Spend any time with Schwarzenegger and you quickly get the impression that this is his world. We're all just along for the ride.

"It drives as well today as it did when I was 18," he says. In his black, short-sleeved polo and black leather pants, he has a formidably muscular presence—not quite the perfection when he was dubbed "the Austrian Oak" as a young bodybuilder, but still extremely solid, his eyes glimmering with mischief beneath a head of preternaturally brown hair, his handshake firm but not aggressive.

He lowers his six-foot-frame through a hatch into the driver seat of the intimidating mass of metal. It's an M47 Patton, named after the bombastic and brilliant American general of World War II, and it's very likely the actual tank Schwarzenegger drove when he joined the Austrian army as an 18-year-old.

"From my youngest days, I wanted to drive tanks," Schwarzenegger says, "but when I got in the army, they told me, ‘You're too tall.' My father had connections and so I got to go to tank-driving school." He presses forward, taking the beast on a rumbling spin around the property.

This is a man who gets what he wants, whether it's unmatchable fame, hundreds of millions in net worth or a vehicle that can crush SUVs for breakfast. When he heard in 1991 that the Austrian military was planning to retire an old group of tanks it had received from the United States in the 1950s, Schwarzenegger began making inquiries. He located what he says is the very machine he had driven back in his youth, the number 331 still painted on its steel hull. As chairman of the President's Council on Physical Fitness and Sports under President George H.W. Bush, he was able to pull a few strings via the Pentagon to buy the tank—its cannon disarmed, but its engine very much intact—and have it shipped to the United States, where it eventually made its way to Melody Ranch Motion Picture Studio in Santa Clarita in the San Fernando Valley.

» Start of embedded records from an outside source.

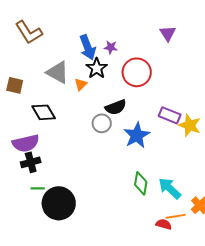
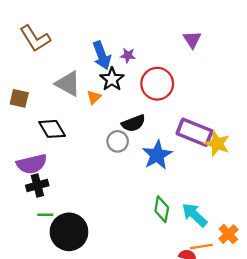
purple rectangle: (170, 115) -> (195, 132), size x1.4

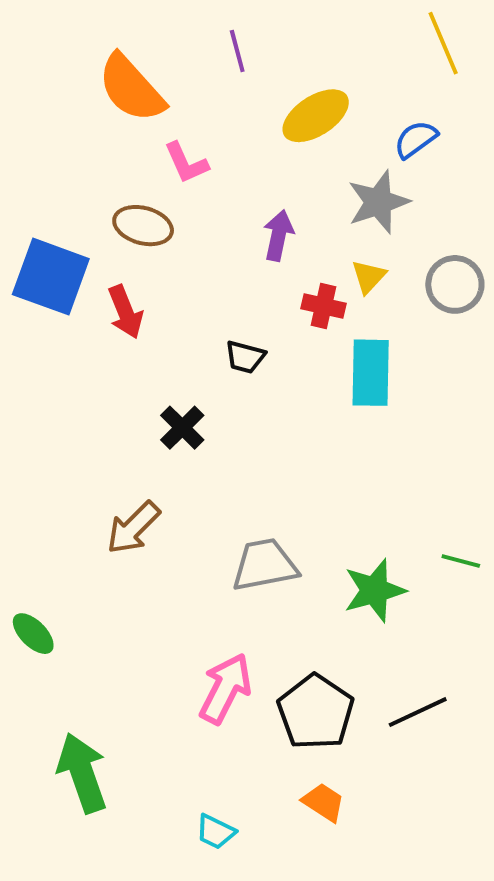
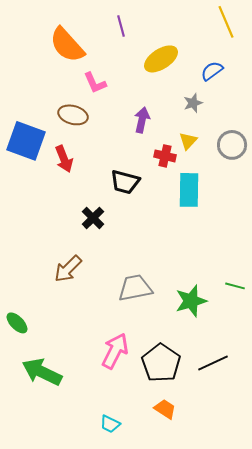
gray star: (378, 202) -> (193, 103), size x0.6
black trapezoid: (245, 357) -> (125, 182), size x1.4
green arrow: (82, 773) -> (42, 372), moved, turned -45

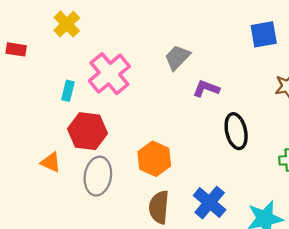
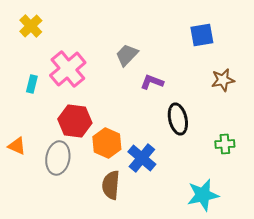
red hexagon: (88, 131) -> (75, 121), moved
blue cross: (210, 203) -> (142, 158), moved

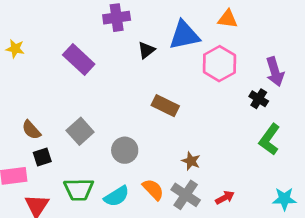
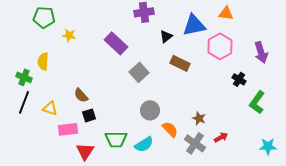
black cross: (259, 99) -> (239, 79), moved
brown rectangle: (165, 106) -> (180, 63), moved
gray square: (80, 131) -> (139, 72), moved
orange semicircle: (153, 189) -> (170, 129), moved
red arrow: (225, 198) -> (221, 137), moved

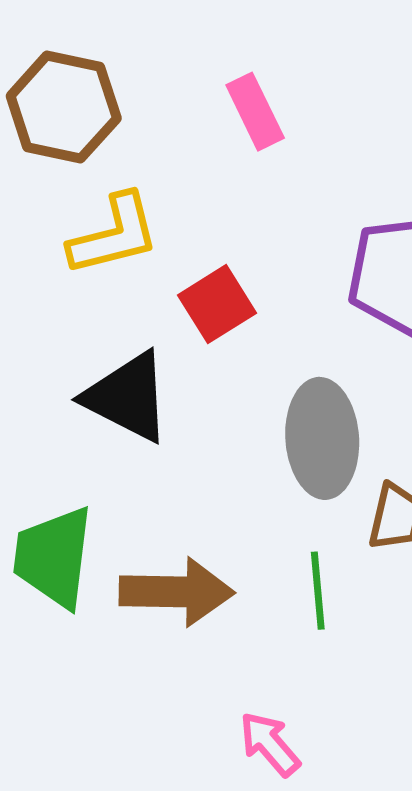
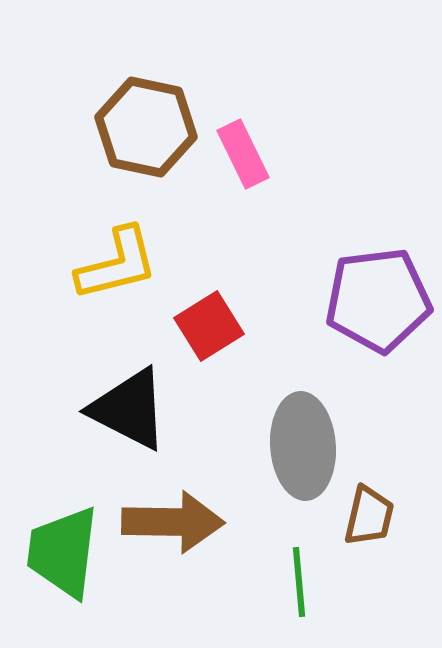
brown hexagon: (64, 107) -> (146, 127), moved
brown arrow: (177, 592) -> (173, 522), moved

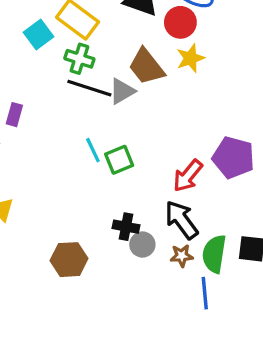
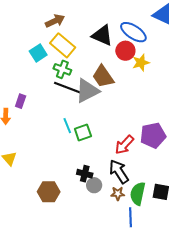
yellow star: (190, 58) -> (141, 63), moved
gray triangle: (122, 91) -> (87, 91), size x1.5
purple pentagon: (233, 158) -> (153, 135), turned -30

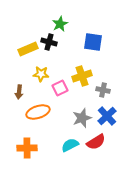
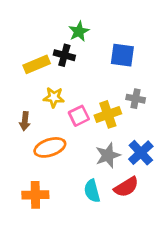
yellow cross: (82, 76) -> (108, 114), moved
gray cross: (103, 90) -> (136, 99), moved
cyan semicircle: (70, 145) -> (92, 191), turned -78

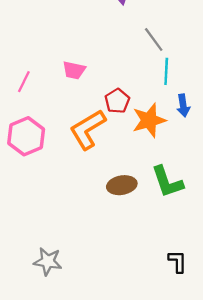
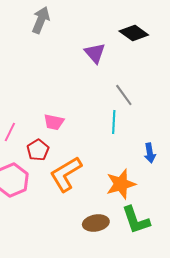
cyan line: (166, 71) -> (114, 122), moved
red pentagon: (117, 101) -> (38, 150), moved
orange star: (149, 120) -> (121, 184), moved

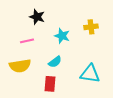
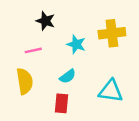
yellow cross: (91, 27) -> (112, 33), size x1.5
yellow semicircle: (20, 66) -> (25, 81), turned -90

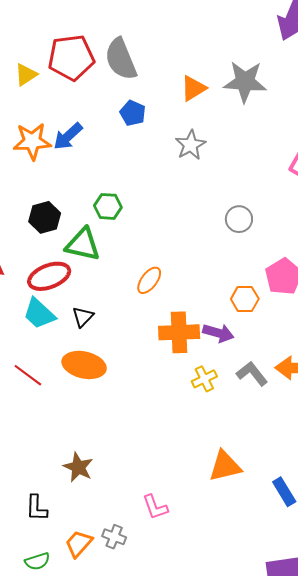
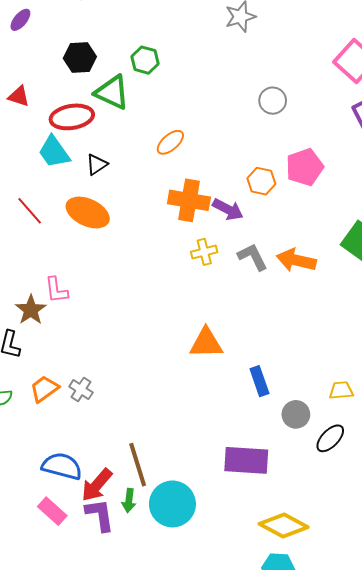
brown star: (78, 467) -> (31, 310), moved
pink L-shape: (155, 507) -> (56, 290), moved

He drives the behemoth as often as he can, sometimes crushing things for charity, but even at the age of 69 there just isn't that much free time. Like the Terminator, Schwarzenegger never seems to quit, and his schedule would flatten a younger man. He's been filming a movie (scheduled to hit theaters later this year) with Jackie Chan in China and he travels regularly on behalf of the USC Schwarzenegger Institute for State and Global Policy, addressing concerns about climate change and air pollution. "I make movies and commercials, I give speeches for my institute on the environment," he says. He's hands-on with After-School All-Stars, a program designed to channel at-risk youth into productive after-school activities.

And now he has a new TV show.

Schwarzenegger is making his first foray into reality television, taking command as the mentor seeking a mentee in "The New Celebrity Apprentice." He is stepping into the shoes of the show's long-time host, President-elect Donald Trump, who uncorked the catchphrase "You're Fired" on a regular basis. Trump's tenure as host ended in 2015, right around the time he announced his presidential campaign, but he remains an executive producer of the show, as well as one of its owners.

The new show debuts on NBC January 2, though taping was done over the course of a month in early 2016. Schwarzenegger is impatient about the lag time: "You shoot something and it comes out a year later-but you wish it would come out right away," he says.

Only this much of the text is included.